Many EA games are borked on Steam Deck, but fixes are on the way

Star Wars Jedi: Fallen Order was one of the Steam Deck’s showcase titles when it first went on sale — now, it’s one of likely dozens of popular EA games that don’t launch properly anymore. Nearly four weeks ago, Valve retroactively revoked the Steam Deck Verified status of most popular Electronic Arts games on Steam, including every modern Battlefield, Need for Speed, Mass Effect, FIFA, and Madden title.

The good news: both Valve and EA tell The Verge that fixes are on the way. There’s also an easy workaround if you’re comfortable navigating the desktop Linux interface and / or willing to risk your savegames.

Here’s a partial list of titles that are no longer Steam Deck Verified, according to SteamDB data:

  • A Way Out
  • Battlefield V
  • Battlefield 4
  • Battlefield 1
  • Dead Space 3
  • FIFA 22
  • FIFA 21
  • It Takes Two
  • Madden NFL 23
  • Madden NFL 22
  • Mass Effect: Legendary Edition
  • Mass Effect Andromeda
  • Mirror’s Edge Catalyst
  • Need for Speed Heat
  • Need for Speed Hot Pursuit Remastered
  • Need for Speed Most Wanted
  • Plants vs. Zombies: Garden Warfare 2
  • Star Wars Battlefront 2
  • Star Wars Jedi: Fallen Order
  • The Sims 4
  • Titanfall 2

That list is just the start: this’ll likely affect most games that use the EA App, a launcher that Electronic Arts created to replace its previous Origin client. Valve confirms that the issues stem from the EA App, and as Gaming on Linux’s Liam Dawe discusses in the video below, it can interfere with the way Windows games launch on the Linux-based Steam Deck. You’ll likely see a Steam logo circling the drain instead of the game you hoped to play.

Windows games run on the Deck because of Valve’s Proton compatibility layer — which fakes a portion of the Windows filesystem so that games know how to load all their prerequisite parts. And because Proton developers have already shipped EA App fixes to the “Proton Experimental” version, turning on Proton Experimental in your game’s Compatibility tab might be enough to get it to temporarily work.
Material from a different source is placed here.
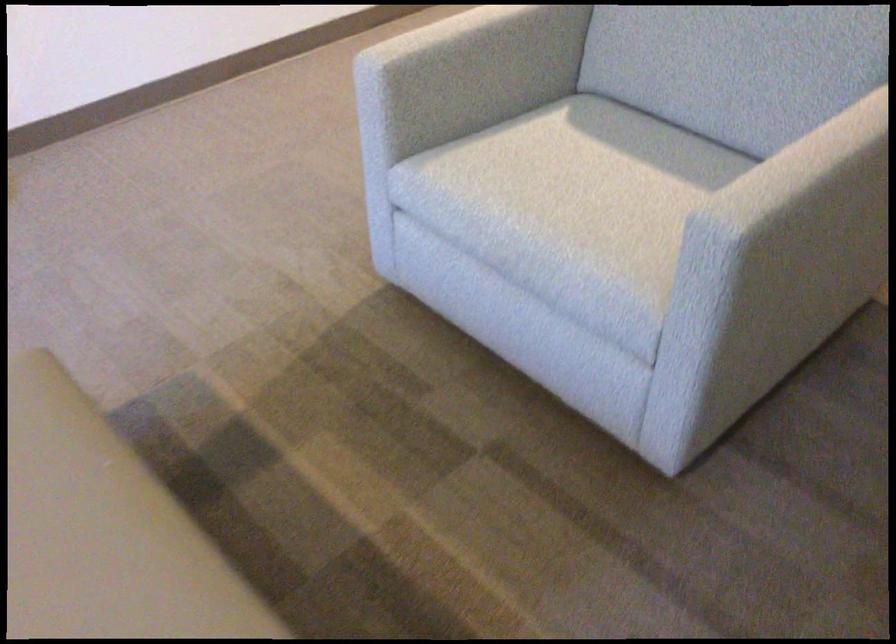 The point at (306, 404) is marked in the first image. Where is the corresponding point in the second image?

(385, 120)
But as Dawe and I both discovered, it’s not a permanent fix because new updates to the game can break the Proton files and send your game launch spinning down the drain once more.
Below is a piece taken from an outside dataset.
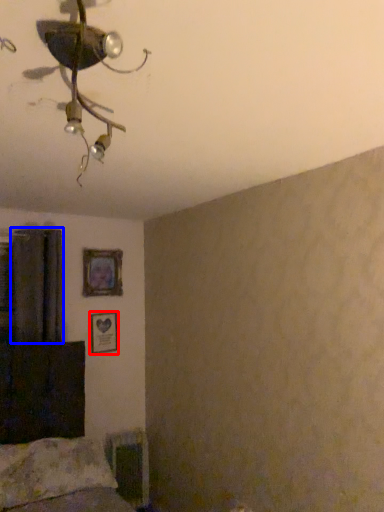 Question: Which object is closer to the camera taking this photo, picture frame (highlighted by a red box) or curtain (highlighted by a blue box)?

Choices:
 (A) picture frame
 (B) curtain

Answer: (B)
Valve’s Pierre-Loup Griffais tells The Verge that Proton devs are working to fix that, too, but it sounds like they may have to tackle some issues on a game-by-game basis.
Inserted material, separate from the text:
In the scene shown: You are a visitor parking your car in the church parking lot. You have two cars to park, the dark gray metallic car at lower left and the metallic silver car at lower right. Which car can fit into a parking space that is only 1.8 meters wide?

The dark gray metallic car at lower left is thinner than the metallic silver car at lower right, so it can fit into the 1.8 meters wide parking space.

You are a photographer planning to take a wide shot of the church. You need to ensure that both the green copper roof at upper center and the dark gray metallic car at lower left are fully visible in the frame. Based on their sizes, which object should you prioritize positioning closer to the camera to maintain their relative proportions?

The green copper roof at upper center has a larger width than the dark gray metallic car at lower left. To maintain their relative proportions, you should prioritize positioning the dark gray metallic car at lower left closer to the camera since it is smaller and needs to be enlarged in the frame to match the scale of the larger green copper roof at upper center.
EA is looking into it as well: “While we don’t officially support the Steam Deck, we understand the player frustration and we’re always looking for ways to improve their experience everywhere our games appear. We are working closely with our partners at Valve to resolve these issues as quickly as possible and hope our players can get back to enjoying their favorite EA games shortly,” reads a statement from EA spokesperson Charlie Fortescue to The Verge.

Star Wars Jedi Fallen Order running on a Steam Deck, purple lightsaber in a poncho-clad jedi’s hand

You can absolutely still get Jedi: Fallen Order working on the Deck.
Photo by Sean Hollister / The Verge

In the meanwhile, you can still get these games to load with one simple trick — if you’re comfortable potentially deleting your save files. To protect your savegames, hold the Steam Deck power button and switch to desktop mode, then follow the instructions in Dawe’s video to locate your saves and make a copy elsewhere.

Then, you can pick a game, hit the gear icon, and select Developer > Delete Proton Files. That should recreate everything the game needs to run, including the EA App, and the game should launch afterward.

Developer > Delete Proton Files is visible in a Steam Deck screenshot.

Don’t delete your Proton files unless you’re certain your savegames are safe.
Screenshot by Sean Hollister / The Verge

In my experience, Jedi: Fallen Order was able to redownload its savegames from the Steam cloud after deleting Proton files, but I lost hours of progress with Mirror’s Edge Catalyst.